Um dos elementos que mais caracteriza essa onda do feminismo é a crítica feroz a um modelo capitalista neoliberal que se sustenta firmemente sobre os pilares do patriarcado. Para que o sistema funcione, uma condição necessária é contar com o trabalho não-remunerado de milhares de mulheres e meninas. Mulheres que também ocupam os empregos mais precários, inseguros e com pior remuneração. A cara mais machista do capitalismo tem aflorado com força depois da crise que estourou há dez anos atrás e que trouxe consigo mais precarização do emprego, sobretudo o feminino, e cortes significativos no gasto social que, sistematicamente, resultam em menos apoio e mais trabalho e responsabilidade para as mulheres.

Segundo Posada, “muitas jovens estão chegando ao anticapitalismo através do feminismo, não através de outras teorias políticas como ocorria há algumas décadas atrás. Então, introduzir o tema do feminismo é muito complicado na esquerda. Mas essas jovens estão chegando ao anticapitalismo ou ao antineoliberalismo através do sentimento de que são tratadas como mercadorias”.

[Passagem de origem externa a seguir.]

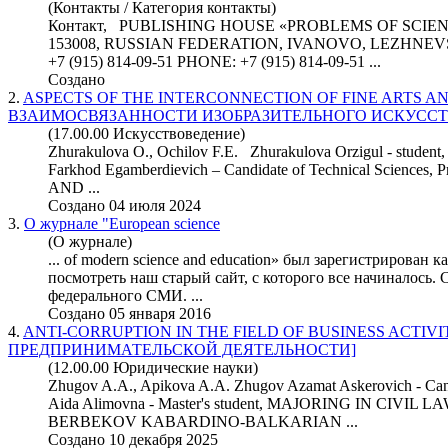
(Контакты / Категория контакты)
Контакт, PUBLISHING HOUSE «PROBLEMS OF
SCIE
153008, RUSSIAN FEDERATION, IVANOVO, LEZHNEVS
+7 (915) 814-09-51 PHONE: +7 (915) 814-09-51 ...
Создано
2.
ASPECTS OF THE INTERCONNECTION OF FINE ARTS 
ВЗАИМОСВЯЗАННОСТИ ИЗОБРАЗИТЕЛЬНОГО ИСКУССТ
(17.00.00 Искусствоведение)
Zhurakulova O., Ochilov F.E. Zhurakulova Orzigul - stu
Farkhod Egamberdievich – Candidate of Technical
Science
s, 
AND ...
Создано 04 июля 2024
3.
О журнале "European
science
(О журнале)
... of modern
science
and education» был зарегистрирован 
посмотреть наш старый сайт, с которого все начиналось. 
федерального СМИ. ...
Создано 05 января 2016
4.
ANTI-CORRUPTION IN THE FIELD OF BUSINESS ACTIV
ПРЕДПРИНИМАТЕЛЬСКОЙ ДЕЯТЕЛЬНОСТИ]
(12.00.00 Юридические науки)
Zhugov A.A., Apikova A.A. Zhugov Azamat Askerovich - Cand
Aida Alimovna - Master's student, MAJORING IN CIVI
BERBEKOV KABARDINO-BALKARIAN ...
Создано 10 декабря 2025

Nesse contexto, alguns movimentos feministas muito ligados às lutas de classes que surgiram com força na década de 60 e 70 do século passado, e que durante décadas pareciam estar em silêncio, ressurgiram com força. É o caso do chamado feminismo 99%, nascido no calor do movimento Ocupy Wall Street, no Estados Unidos. Uma de suas representantes máximas, Nancy Fraser, afirma que durante as últimas décadas o feminismo tomou um rumo neoliberal e manteve com ele um flerte perigoso.

Conforme descreve Fraser, o feminismo renunciou a uma concepção mais ampla e sólida do que significa igualdade de gênero ou igualdade social em geral, em favor da meritocracia. Ou seja, em “derrubar barreiras que permitam a um reduzido grupo de mulheres talentosas avançar a postos mais altos das organizações ao invés de abolir as hierarquias”. Esse feminismo de “teto de vidro” saltou pelos ares com o advento da crise econômica, o que evidenciou a falácia da suposta igualdade alcançada.

Não voltar para as trincheiras

Atingido esse ponto, para onde caminha o feminismo? Segundo muitas das especialistas consultadas, para uma mobilização permanente, transversal e internacional que já não se conforma em reclamar determinadas mudanças do sistema político, econômico, social e cultural, mas que questiona elementos essenciais do sistema.

Pastora Filigrana assegura que “defender os direitos conquistados vem em primeiro lugar. Mas nos conformarmos só com isso, não é possível. O sistema está nos expulsando, então vamos ter que defender o que conquistamos, conquistando mais coisas. Temos que organizar uma resistência que comece a mudar as regras do jogo”, destaca.

Para Cecilia Cienfuegos está claro que “tem que sair das trincheiras em que nos querem colocar. Tem que evitar cair na lógica de resistência e não voltar para a defesa do básico e do irrevogável. O feminismo está agora em posição de enfrentar o sistema de igual para igual e propor um projeto alternativo”.

No momento em que é frequentemente dito que o feminismo está no alvo dos neofascistas do todo o mundo, Cienfuegos aponta que “o feminismo não foi posto no centro dos ataques. Nós ganhamos essa centralidade”. E tem milhões de mulheres em todo o mundo que não estão dispostas a ceder essa centralidade que tanto custou conquistar.